Cam­pus RTS: les des­sous tech­niques d’une struc­ture com­plexe

Date de publication
18-11-2025
Fabrice Meylan
Ingénieur spécialisé en structure au sein du bureau co-struct

La réalisation d’un «champ suspendu» soulève de nombreux défis: gestion des charges gravitaires, dilatation thermique et stabilité horizontale. Le bureau d’ingénierie Bollinger+Grohmann (Paris), responsable de la partie métallique du projet Campus RTS – réalisé sur le site de Lausanne-Ecublens par Office Office Kersten Geers David Van Severen et Fehlmann Architectes – a conjugué technologies avancées et expertise pour y faire face.
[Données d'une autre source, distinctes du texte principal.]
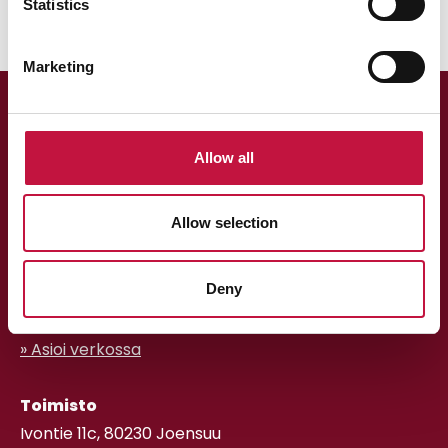
Statistics
Marketing
Allow all
Allow selection
Asiakaspalvelu
Deny
013 318 198 arkisin klo 9–15
asiakaspalvelu@puhas.fi
» Asioi verkossa
Toimisto
Ivontie 11c, 80230 Joensuu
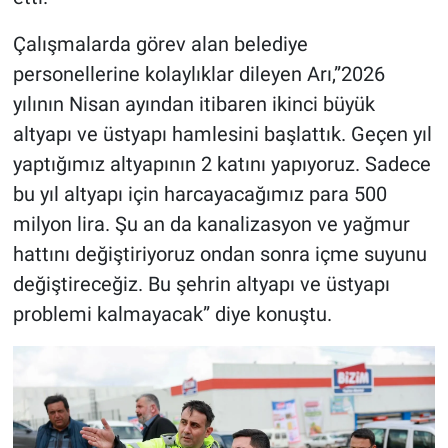
Çalışmalarda görev alan belediye
personellerine kolaylıklar dileyen Arı,”2026
yılının Nisan ayından itibaren ikinci büyük
altyapı ve üstyapı hamlesini başlattık. Geçen yıl
yaptığımız altyapının 2 katını yapıyoruz. Sadece
bu yıl altyapı için harcayacağımız para 500
milyon lira. Şu an da kanalizasyon ve yağmur
hattını değiştiriyoruz ondan sonra içme suyunu
değiştireceğiz. Bu şehrin altyapı ve üstyapı
problemi kalmayacak” diye konuştu.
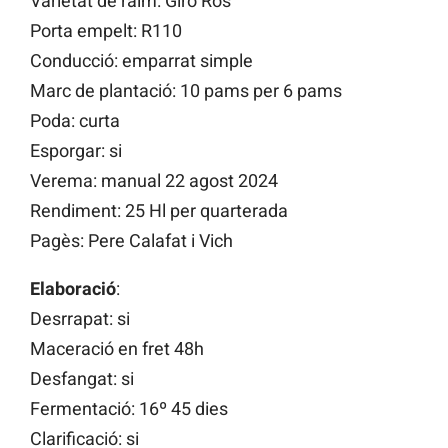
Varietat de raïm: Giró Ros
Porta empelt: R110
Conducció: emparrat simple
Marc de plantació: 10 pams per 6 pams
Poda: curta
Esporgar: si
Verema: manual 22 agost 2024
Rendiment: 25 Hl per quarterada
Pagès: Pere Calafat i Vich
Elaboració
:
Desrrapat: si
Maceració en fret 48h
Desfangat: si
Fermentació: 16º 45 dies
Clarificació: si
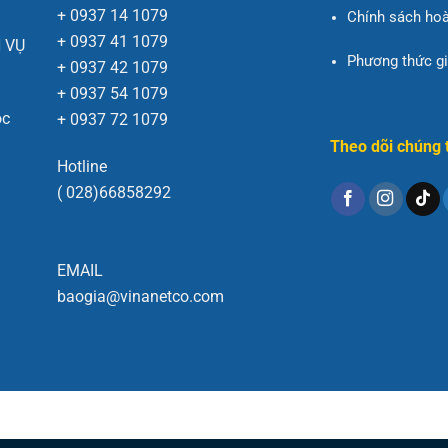
+ 0937 14 1079
Chính sách hoà
+ 0937 41 1079
 VỤ
Phương thức g
+ 0937 42 1079
+ 0937 54 1079
ộc
+ 0937 72 1079
Theo dõi chúng 
Hotline
( 028)66858292
EMAIL
baogia@vinanetco.com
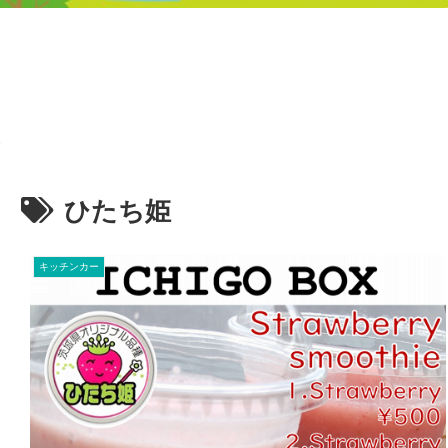
ひたち姫
キッチンカー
Un modèle paramétrique pour optimiser la structure

Les portées sont exceptionnelles, et la géométrie des treillis du champ influence fortement le coût global de la réalisation. Grâce à un modèle paramétrique, le bureau a testé de multiples géométries en jouant sur les variables définies. La modélisation 3D était reliée en temps réel au logiciel de calcul, permettant d’ajuster instantanément les efforts statiques à chaque modification. Ce procédé a permis d’identifier la structure la plus efficiente: un équilibre optimal entre l’utilisation des matériaux, le respect des impératifs architecturaux et des coûts. L’étude a démontré qu’un mélange d’éléments principaux et secondaires en biais s’avère plus performant qu’une poutraison parallèle classique. Après de très nombreuses itérations, la solution optimale a été atteinte. Une fois le positionnement des poutres validé, l’étude paramétrique s’est concentrée sur la géométrie du treillis et la variation des sections de membrures. Cette démarche d’optimisation a permis de réduire significativement la quantité de matériaux: d’env. 2500 t en phase concours à 1900 t en exécution.

Un bâtiment pensé comme un ouvrage d'art

Les treillis métalliques, avec leurs longueurs de 60 m, sont sensibles aux moindres variations de température à l’intérieur du bâtiment, pouvant provoquer des déplacements significatifs. À la manière des ouvrages d’art, des appareils d’appui glissants ont été intégrés à la conception. Des points fixes et mobiles ont été définis, visant à ne connecter que les cordes inférieures, afin de laisser les treillis libres en hauteur. Au niveau du toit, seules les connexions destinées à reprendre des porte-à-faux sont fixes, afin de créer un couple de force ancré dans l’émergence. Cependant, la présence de ces joints de dilatation agit sur le contreventement horizontal: la transmission des efforts n’est plus possible à leur emplacement. Ainsi, le champ transfère d’importants efforts de torsion vers les émergences, où des refends de stabilisation conséquents sont nécessaires pour ancrer le bâtiment dans le terrain.

Toiture

La toiture en sheds permet d’obtenir à la fois une grande hauteur statique et un éclairage naturel, tout en dégageant de beaux volumes. Grâce à un nouveau modèle paramétrique dédié, les ingénieur·es ont su optimiser la géométrie de ces poutres. Pour éviter l’ajout de treillis supplémentaires, des poutres Vierendeel ont été conçues pour porter le toit entre les poutres principales. Leur déformation restait cependant un enjeu majeur, en raison de la présence de fenêtres: la flèche maximale admissible ne devait pas excéder la portée divisée par 500. Une nouvelle analyse paramétrique a permis d’ajuster certaines variables et, grâce à l’ajout stratégique de quelques profilés en biais, de réduire de moitié les déformations. Cette approche a permis de concevoir une toiture légère et élégante, malgré des portées allant jusqu’à 29 m.

Libérer le rez

Les impératifs de la maîtrise d’ouvrage étaient stricts: aucun appui dans la zone logistique du rez-de-chaussée. Si quelques appuis intermédiaires auraient permis d’importants gains de matière, le bureau d’études a proposé des solutions ingénieuses face à cette contrainte structurale. La hauteur libre sous plafond et les décrochés de toiture sont exploités structurellement, le choix de l’acier s’avérant parfaitement adapté.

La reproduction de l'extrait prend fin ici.